Die MV Werften Wismar (zuvor bis 2016 Nordic Yards Wismar, bis 2009 Wadan Yards MTW, bis 2008 Aker MTW Werft, bis 1998 MTW Schiffswerft und bis 1992 Mathias-Thesen-Werft) in Wismar ist eine Kompaktwerft des Unternehmens MV Werften, deren ursprünglicher Name VEB Mathias-Thesen-Werft Wismar dem 1944 im KZ Sachsenhausen ermordeten kommunistischen Reichstagsabgeordneten Mathias Thesen gewidmet war. Sie wurde in den Jahren nach dem Zweiten Weltkrieg in mehreren Schritten an der Wismarer Bucht errichtet.
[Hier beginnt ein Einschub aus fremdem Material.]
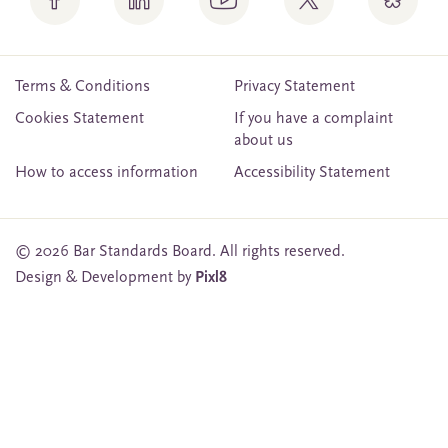
Terms & Conditions
Privacy Statement
Cookies Statement
If you have a complaint
about us
How to access information
Accessibility Statement
© 2026 Bar Standards Board. All rights reserved.
Design & Development by
Pixl8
Die Werft beschäftigt noch etwa 700 Mitarbeiter, vor der Krise im Schiffbau waren es 1300. Sie ist somit einer der größten Arbeitgeber Wismars. Zu den neu gebauten Anlagen in Wismar gehört auch das überdachte Baudock, dessen Halle 72 m hoch, 155 m breit und über 395 m lang ist.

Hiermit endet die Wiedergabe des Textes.